Meeting these performance requirements demands not just fast models, but also efficiently annotated training data. This is why productive annotation platforms matter—they enable rapid iteration on model development, helping teams identify edge cases and validate performance faster.
Unlike language models where errors typically don't cause physical harm, mistakes in AD systems can result in injury or death. This demands a fundamentally different standard of reliability.
AD systems cannot afford missed detections or false positives. Consider the contrast with medical ML applications like X-ray screening: if an ML model narrows 1,000 X-rays down to the top 100 most critical cases, it reduces manual review by 90% while still catching important cases. This represents significant value even with imperfect accuracy.
In AD, the equation differs. Historically, driver assistance systems prioritized avoiding false interventions (like unnecessary braking) over catching every scenario, since human drivers remained responsible. With full autonomy, systems must handle both—neither missed detections nor false interventions are acceptable.
Achieving uniform performance across all weather conditions, traffic situations, and edge cases remains a fundamental challenge.
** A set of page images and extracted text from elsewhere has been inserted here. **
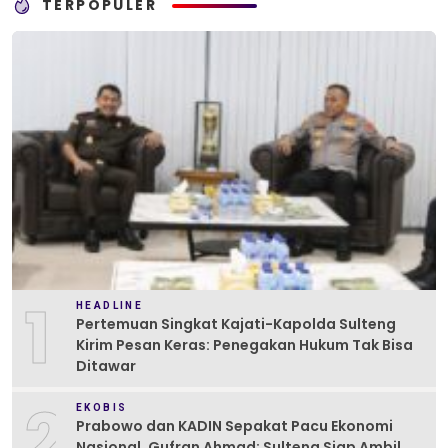
TERPOPULER
1
HEADLINE
Pertemuan Singkat Kajati-Kapolda Sulteng
Kirim Pesan Keras: Penegakan Hukum Tak Bisa
Ditawar
2
EKOBIS
Prabowo dan KADIN Sepakat Pacu Ekonomi
Nasional, Gufran Ahmad: Sulteng Siap Ambil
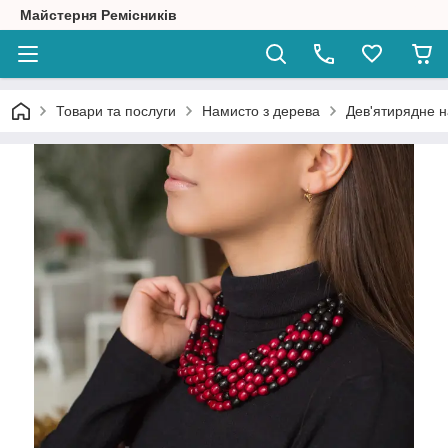
Майстерня Ремісників
Товари та послуги
Намисто з дерева
Дев'ятирядне 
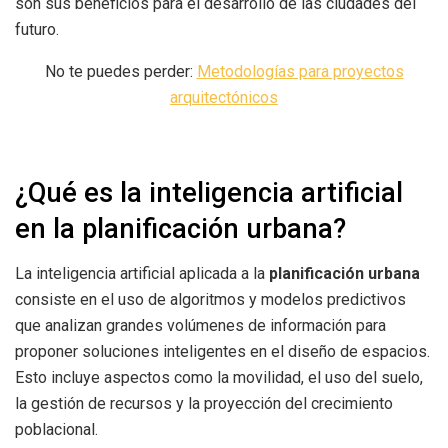
son sus beneficios para el desarrollo de las ciudades del
futuro.
No te puedes perder:
Metodologías para proyectos
arquitectónicos
¿Qué es la inteligencia artificial
en la planificación urbana?
La inteligencia artificial aplicada a la
planificación urbana
consiste en el uso de algoritmos y modelos predictivos
que analizan grandes volúmenes de información para
proponer soluciones inteligentes en el diseño de espacios.
Esto incluye aspectos como la movilidad, el uso del suelo,
la gestión de recursos y la proyección del crecimiento
poblacional.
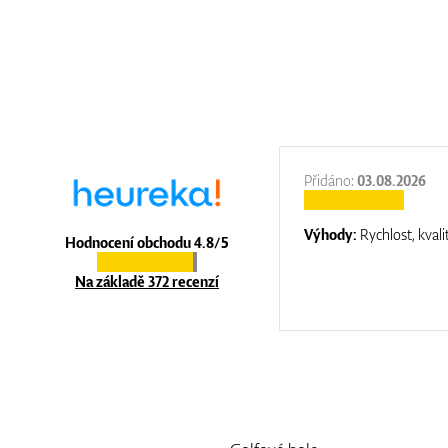
:
31.12.2025
Přidáno:
03.08.2026
:
top luxury
Výhody:
Rychlost, kvali
Hodnocení obchodu 4.8/5
Na základě 372 recenzí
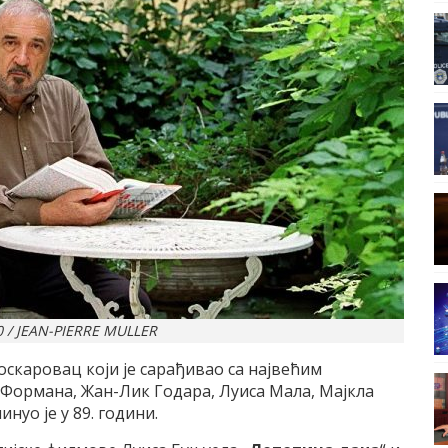
0 / JEAN-PIERRE MULLER
оскаровац који је сарађивао са највећим
Формана, Жан-Лик Годара, Луиса Мала, Мајкла
нуо је у 89. години.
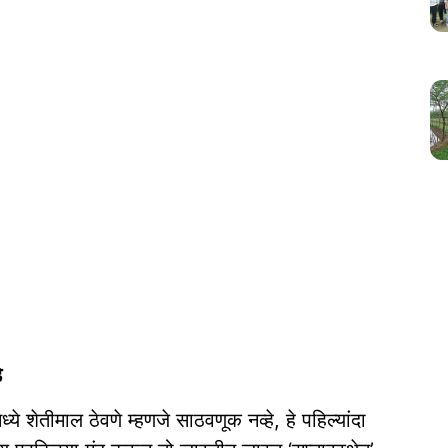
े
े शेतीमाल ठेवणे म्हणजे साठवणूक नव्हे, हे पहिल्यांदा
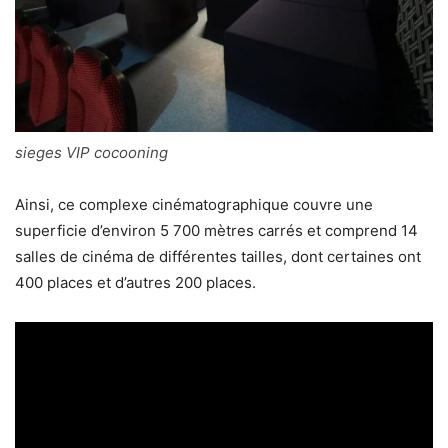
sieges VIP cocooning
Ainsi, ce complexe cinématographique couvre une
superficie d’environ 5 700 mètres carrés et comprend 14
salles de cinéma de différentes tailles, dont certaines ont
400 places et d’autres 200 places.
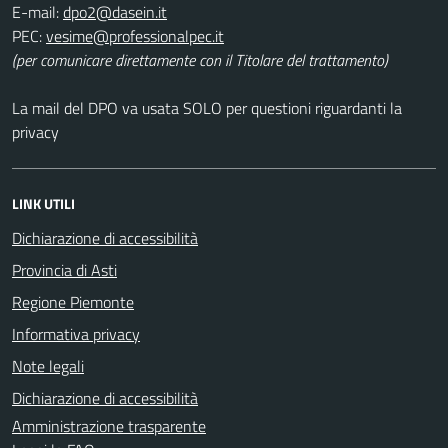
E-mail:
PEC:
(per comunicare direttamente con il Titolare del trattamento)
La mail del DPO va usata SOLO per questioni riguardanti la
privacy
LINK UTILI
Dichiarazione di accessibilità
Provincia di Asti
Regione Piemonte
Informativa privacy
Note legali
Dichiarazione di accessibilità
Amministrazione trasparente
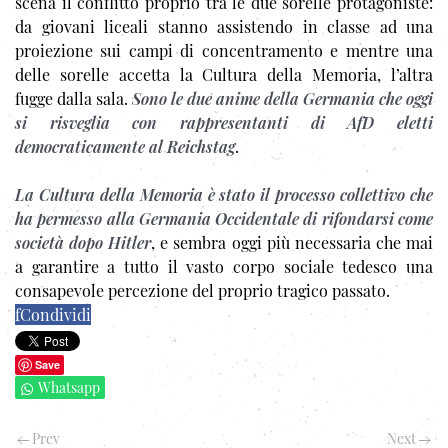
scena il conflitto proprio tra le due sorelle protagoniste:
da giovani liceali stanno assistendo in classe ad una
proiezione sui campi di concentramento e mentre una
delle sorelle accetta la Cultura della Memoria, l’altra
fugge dalla sala.
Sono le due anime della Germania che oggi
si risveglia con rappresentanti di AfD eletti
democraticamente al Reichstag
.
La Cultura della Memoria è stato il processo collettivo che
ha permesso alla Germania Occidentale di rifondarsi come
società dopo Hitler
, e sembra oggi più necessaria che mai
a garantire a tutto il vasto corpo sociale tedesco una
consapevole percezione del proprio tragico passato.
f
Condividi
Save
Whatsapp
Prev
Next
This is precisely why human feedback is invaluable: it helps identify where models struggle, validates model behavior in critical scenarios, and ensures systems align with human expectations of safe behavior.
Recent ML advances, while not yet a complete solution for AD, point toward an important insight: large models demonstrate impressive reasoning capabilities that could prove valuable for handling unexpected situations in autonomous systems.
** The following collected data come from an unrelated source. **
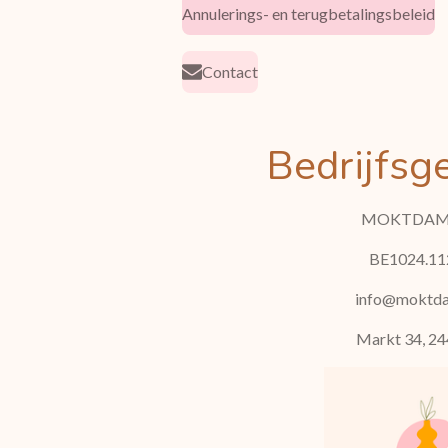
Annulerings- en terugbetalingsbeleid
Contact
Bedrijfsg
MOKTDAM
BE1024.11
info@moktd
Markt 34, 24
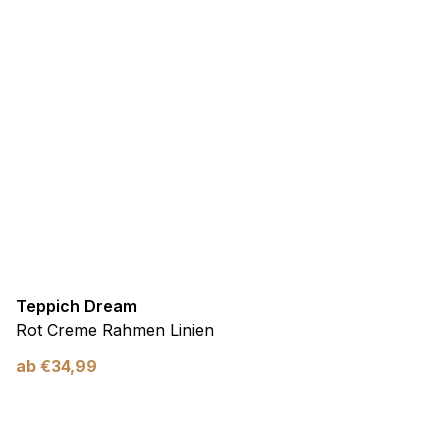
Teppich Dream
Rot Creme Rahmen Linien
ab
€
34,99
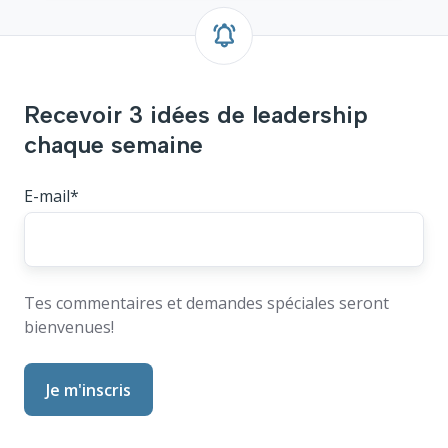
La
responsabilité
par
rapport
Recevoir 3 idées de leadership
aux
émotions
chaque semaine
E-mail
*
Tes commentaires et demandes spéciales seront
bienvenues!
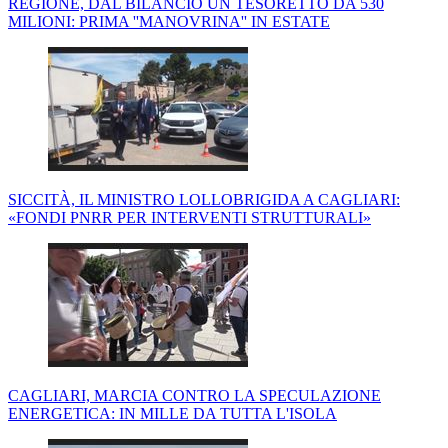
REGIONE, DAL BILANCIO UN TESORETTO DA 530
MILIONI: PRIMA ''MANOVRINA'' IN ESTATE
SICCITÀ, IL MINISTRO LOLLOBRIGIDA A CAGLIARI:
«FONDI PNRR PER INTERVENTI STRUTTURALI»
CAGLIARI, MARCIA CONTRO LA SPECULAZIONE
ENERGETICA: IN MILLE DA TUTTA L'ISOLA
One of AD's main challenges is the long tail of unexpected events—scenarios that fall outside the intended operational domain. As models become more capable through self-supervision and simulation, the bottleneck shifts from raw data volume to something more nuanced: human judgment.
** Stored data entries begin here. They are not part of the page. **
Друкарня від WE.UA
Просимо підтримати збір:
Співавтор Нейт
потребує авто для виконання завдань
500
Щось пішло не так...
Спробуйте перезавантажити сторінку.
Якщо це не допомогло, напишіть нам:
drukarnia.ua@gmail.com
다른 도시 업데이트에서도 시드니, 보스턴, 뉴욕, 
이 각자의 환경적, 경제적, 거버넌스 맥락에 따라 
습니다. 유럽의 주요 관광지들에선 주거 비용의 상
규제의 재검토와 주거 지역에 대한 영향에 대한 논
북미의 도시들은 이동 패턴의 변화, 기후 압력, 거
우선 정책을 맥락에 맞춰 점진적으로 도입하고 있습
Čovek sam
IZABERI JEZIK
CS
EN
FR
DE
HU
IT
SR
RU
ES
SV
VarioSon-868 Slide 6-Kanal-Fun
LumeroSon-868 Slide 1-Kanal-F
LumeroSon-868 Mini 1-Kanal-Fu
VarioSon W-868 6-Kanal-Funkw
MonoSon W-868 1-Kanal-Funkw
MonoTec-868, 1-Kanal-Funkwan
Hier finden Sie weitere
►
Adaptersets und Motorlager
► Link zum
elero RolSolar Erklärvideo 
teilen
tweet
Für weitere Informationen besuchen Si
Physics doesn't determine when to yield. Simulations don't decide what counts as "safe enough." These require human judgment—understanding social negotiations in traffic, evaluating trajectory safety, and aligning system behavior with human expectations. This judgment becomes training data that machines can learn from, and evidence that regulators and customers can trust.
This is why efficient human feedback matters more than ever. As annotation tasks evolve from drawing bounding boxes to evaluating behavior, ranking trajectories, and validating model decisions, the productivity of annotation platforms directly impacts how quickly autonomous systems can learn and improve. Getting the most annotated data for your budget isn't just about cost efficiency—it's about accelerating the entire development cycle.
At Kognic, we're focused on making human feedback as productive as possible for autonomy development. We recognize that machines learn faster with human feedback, and our platform is designed to maximize the value of every human judgment—whether that's annotating sensor-fusion data, curating critical scenarios, or validating model performance. As the field evolves toward new tasks like trajectory evaluation and behavioral assessment, productive human feedback will remain essential for building autonomous systems that are not just technically capable, but safe, trusted, and aligned with human intent.